Director: Satish Rajawade
Producers: Shekhar Kulkarni and Ajit Bhure
Writer: Dr. Vivek Bele
Cast: Upendra Limaye, Anand Ingle, Pushkar Shrotri, Mukta Barwe, Dr. Mohan Agashe, Vinay Apte, Deepak Karanjikar, Sudhir Gadgil
Music: Sandeep Khare and Salil Kulkarni
Rating: * * * ½
Plot: Three friends Chaku (Upendra Limaye), Pustak (Pushkar Shrotri) and Makad (Anand Ingle) with unusual characteristics live under the same roof. Due to the bond they share, their house is called Unbreakables. However, breaks start appearing in Unbreakables after the arrival of Pencil (Mukta Barwe). This starts a political game between the four.
Review: Political leaders playing tricks to preserve their vote bank is nothing new in today’s times. But what happens when ordinary people start playing such political games in interpersonal relationships? This question is explored in Satish Rajwade’s Badam Rani Gulam Chor. The exploration succeeds in providing some high doses of entertainment in the form of non-stop humor, although it lacks 100% conviction. The film is also blessed by some quality performances.
The wicked yet interesting chemistry between the characters of Chaku, Pustak and Makad is put forth intelligently in the very first scene. The entry of Pencil and its consequences gives rise to hilarious consequences. The names of the characters might sound absurd initially but after knowing the logic behind them, they appear apt and also add on to the humor and so does the different wavelengths of the characters.
A political track is very intelligently mirrored with the tale of the four characters and this is another reason why Dr Vivek Bele deserves high applause. The story takes a very interesting turn in the second half. From this part, Makad’s theories related to marriage and the scene where he and Chaku imagine Pustak and Pencil’s fighting for one and half minutes deserves special mention. These moments certainly have repeat value.

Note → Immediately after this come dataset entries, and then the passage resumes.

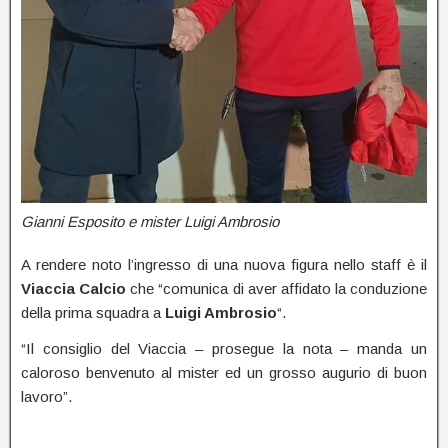
Gianni Esposito e mister Luigi Ambrosio
A rendere noto l’ingresso di una nuova figura nello staff è il
Viaccia Calcio
che “comunica di aver affidato la conduzione
della prima squadra a
Luigi Ambrosio
“.
“Il consiglio del Viaccia – prosegue la nota – manda un
caloroso benvenuto al mister ed un grosso augurio di buon
lavoro”.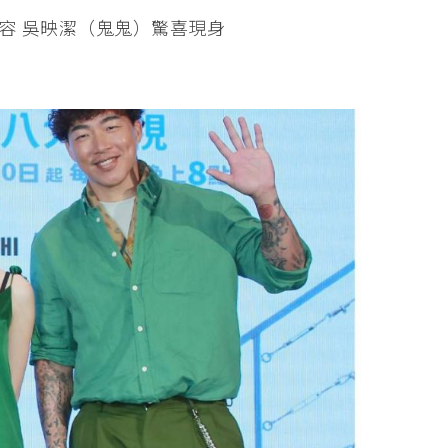
容 吳映潔（鬼鬼）驚喜現身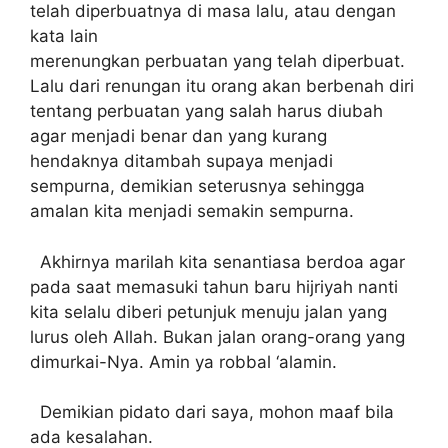
telah diperbuatnya di masa lalu, atau dengan
kata lain
merenungkan perbuatan yang telah diperbuat.
Lalu dari renungan itu orang akan berbenah diri
tentang perbuatan yang salah harus diubah
agar menjadi benar dan yang kurang
hendaknya ditambah supaya menjadi
sempurna, demikian seterusnya sehingga
amalan kita menjadi semakin sempurna.
Akhirnya marilah kita senantiasa berdoa agar
pada saat memasuki tahun baru hijriyah nanti
kita selalu diberi petunjuk menuju jalan yang
lurus oleh Allah. Bukan jalan orang-orang yang
dimurkai-Nya. Amin ya robbal ‘alamin.
Demikian pidato dari saya, mohon maaf bila
ada kesalahan.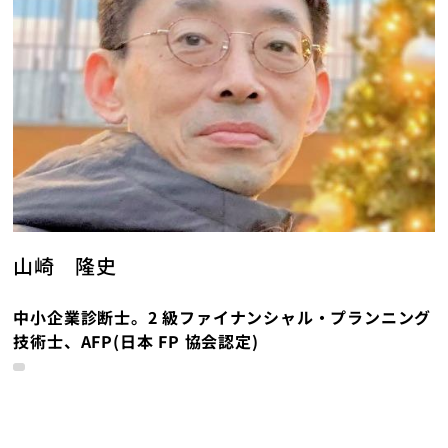
山崎 隆史
中小企業診断士。2 級ファイナンシャル・プランニング
技術士、AFP(日本 FP 協会認定)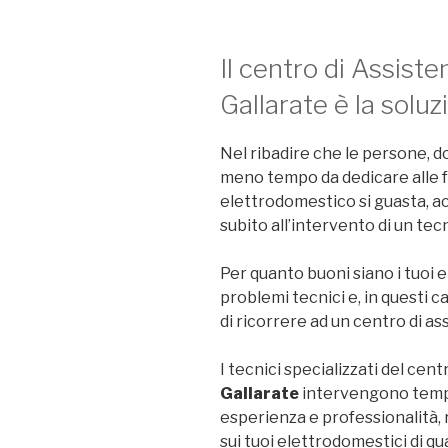
Il centro di Assist
Gallarate è la soluz
Nel ribadire che le persone, 
meno tempo da dedicare alle f
elettrodomestico si guasta, ac
subito all’intervento di un tecn
Per quanto buoni siano i tuoi
problemi tecnici e, in questi c
di ricorrere ad un centro di as
I tecnici specializzati del cent
Gallarate
intervengono tempe
esperienza e professionalità,
sui tuoi elettrodomestici di qu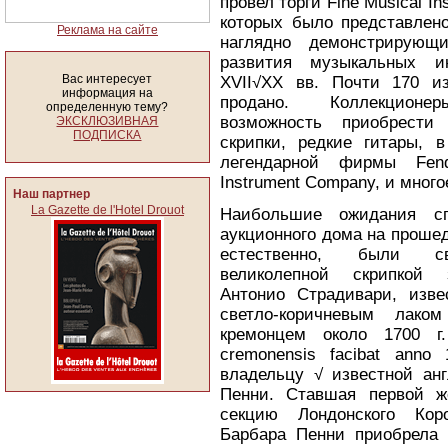
провел торги Fine Musical In
которых было представлено
Реклама на сайте
наглядно демонстрирующ
развития музыкальных ин
Вас интересует
XVII√XX вв. Почти 170 и
информация на
продано. Коллекцион
определенную тему?
возможность приобрести 
ЭКСКЛЮЗИВНАЯ
ПОДПИСКА
скрипки, редкие гитары, 
легендарной фирмы Fende
Instrument Company, и много
Наш партнер
La Gazette de l'Hotel Drouot
Наибольшие ожидания сп
аукционного дома на проше
естественно, были 
великолепной скрипкой з
Антонио Страдивари, изв
светло-коричневым лаком
кремонцем около 1700 г.
cremonensis facibat ann
владельцу √ известной анг
Пенни. Ставшая первой ж
секцию Лондонского Коро
Барбара Пенни приобрела с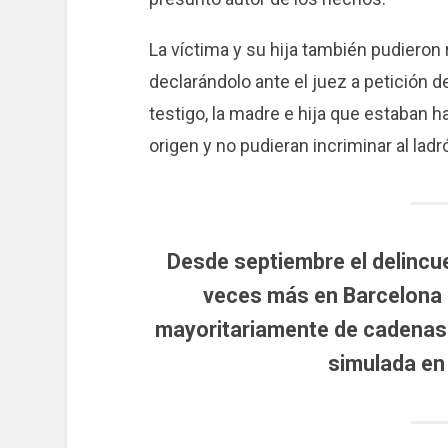
La víctima y su hija también pudieron
declarándolo ante el juez a petición d
testigo, la madre e hija que estaban h
origen y no pudieran incriminar al ladr
Desde septiembre el delincu
veces más en Barcelona p
mayoritariamente de cadenas 
simulada en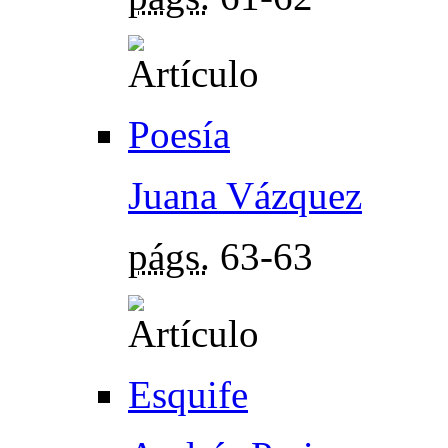
Poesía
Juana Vázquez
págs.
63-63
Esquife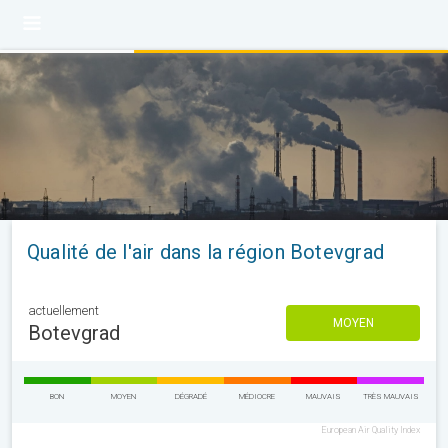
Qualité de l'air dans la région Botevgrad
actuellement
MOYEN
Botevgrad
BON
MOYEN
DÉGRADÉ
MÉDIOCRE
MAUVAIS
TRÈS MAUVAIS
European Air Quality Index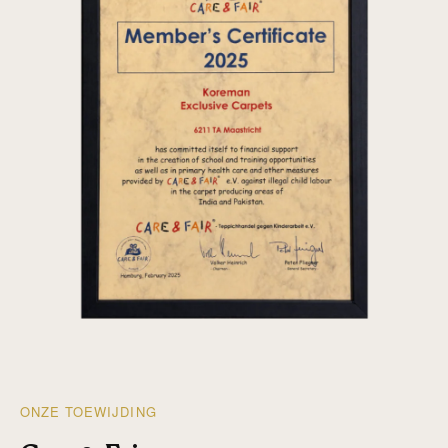
ONZE TOEWIJDING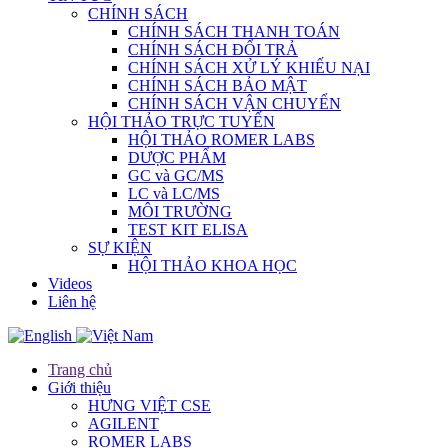
CHÍNH SÁCH
CHÍNH SÁCH THANH TOÁN
CHÍNH SÁCH ĐỔI TRẢ
CHÍNH SÁCH XỬ LÝ KHIẾU NẠI
CHÍNH SÁCH BẢO MẬT
CHÍNH SÁCH VẬN CHUYỂN
HỘI THẢO TRỰC TUYẾN
HỘI THẢO ROMER LABS
DƯỢC PHẨM
GC và GC/MS
LC và LC/MS
MÔI TRƯỜNG
TEST KIT ELISA
SỰ KIỆN
HỘI THẢO KHOA HỌC
Videos
Liên hệ
Trang chủ
Giới thiệu
HƯNG VIỆT CSE
AGILENT
ROMER LABS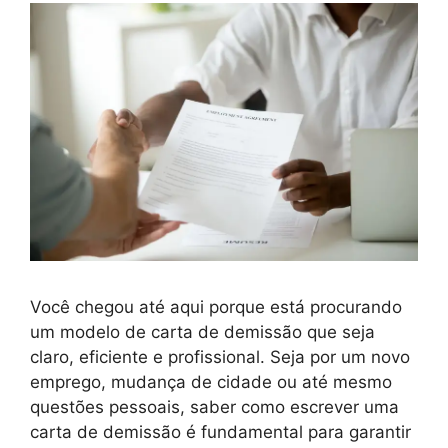
Você chegou até aqui porque está procurando
um modelo de carta de demissão que seja
claro, eficiente e profissional. Seja por um novo
emprego, mudança de cidade ou até mesmo
questões pessoais, saber como escrever uma
carta de demissão é fundamental para garantir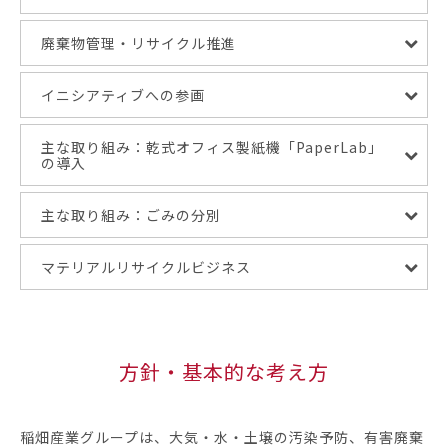
廃棄物管理・リサイクル推進
イニシアティブへの参画
主な取り組み：乾式オフィス製紙機「PaperLab」
の導入
主な取り組み：ごみの分別
マテリアルリサイクルビジネス
方針・基本的な考え方
稲畑産業グループは、大気・水・土壌の汚染予防、有害廃棄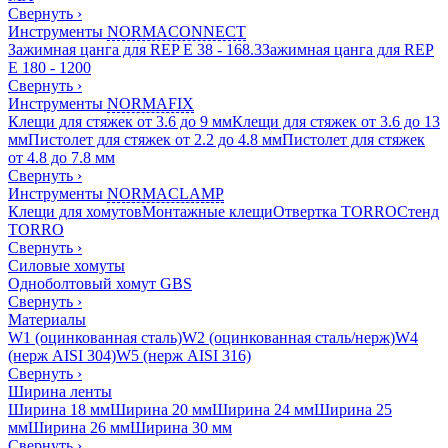
Свернуть
›
Инструменты
NORMACONNECT
Зажимная цанга для REP E 38 - 168.3
Зажимная цанга для REP
E 180 - 1200
Свернуть
›
Инструменты
NORMAFIX
Клещи для стяжек от 3.6 до 9 мм
Клещи для стяжек от 3.6 до 13
мм
Пистолет для стяжек от 2.2 до 4.8 мм
Пистолет для стяжек
от 4.8 до 7.8 мм
Свернуть
›
Инструменты
NORMACLAMP
Клещи для хомутов
Монтажные клещи
Отвертка TORRO
Стенд
TORRO
Свернуть
›
Силовые хомуты
Одноболтовый хомут GBS
Свернуть
›
Материалы
W1 (оцинкованная сталь)
W2 (оцинкованная сталь/нерж)
W4
(нерж AISI 304)
W5 (нерж AISI 316)
Свернуть
›
Ширина ленты
Ширина 18 мм
Ширина 20 мм
Ширина 24 мм
Ширина 25
мм
Ширина 26 мм
Ширина 30 мм
Свернуть
›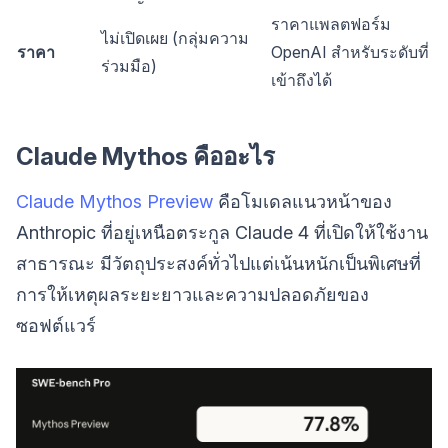
ราคาแพลตฟอร์ม
ไม่เปิดเผย (กลุ่มความ
ราคา
OpenAI สำหรับระดับที่
ร่วมมือ)
เข้าถึงได้
Claude Mythos คืออะไร
Claude Mythos Preview
คือโมเดลแนวหน้าของ
Anthropic ที่อยู่เหนือตระกูล Claude 4 ที่เปิดให้ใช้งาน
สาธารณะ มีวัตถุประสงค์ทั่วไปแต่เน้นหนักเป็นพิเศษที่
การให้เหตุผลระยะยาวและความปลอดภัยของ
ซอฟต์แวร์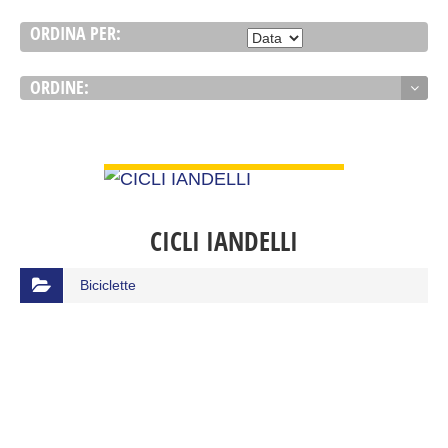
ORDINA PER:
ORDINE:
VIEW DETAIL
CICLI IANDELLI
Biciclette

The pre-climax and the climax, however, don’t appear too convincing. But since you have already connected with the characters and have had loads of laughter, you leave the cinema hall with satisfaction. We can say that after the successful Mumbai Pune Mumbai, Rajwade has once again handled another light-hearted film with maturity.
Decent efforts are seen in the technical departments (background score, cinematography and editing). The songs (Sandeep Khare and Salil Kulkarni) complement the theme well.
Pushkar Shrotri gets into the skin of the character of a bookworm with ease. His comic timing is perfect. Upendra Limaye is maturely convincing as a hot-headed toughie. Mukta Barwe displays the cuteness needed in her act. She is convincing in emotional scenes too.
But the one who turns out to be a surprise package is Anand Ingle. His smart and highly humorous act proves his talent. Vinay Apte and Deepak Karanjikar play warring politicians with conviction. A good cameo act is provided by Dr Mohan Agashe.
Overall, Badam Rani Gulam Chor is a clean entertainer with intelligent humor. The film has a chance of clicking at the box-office.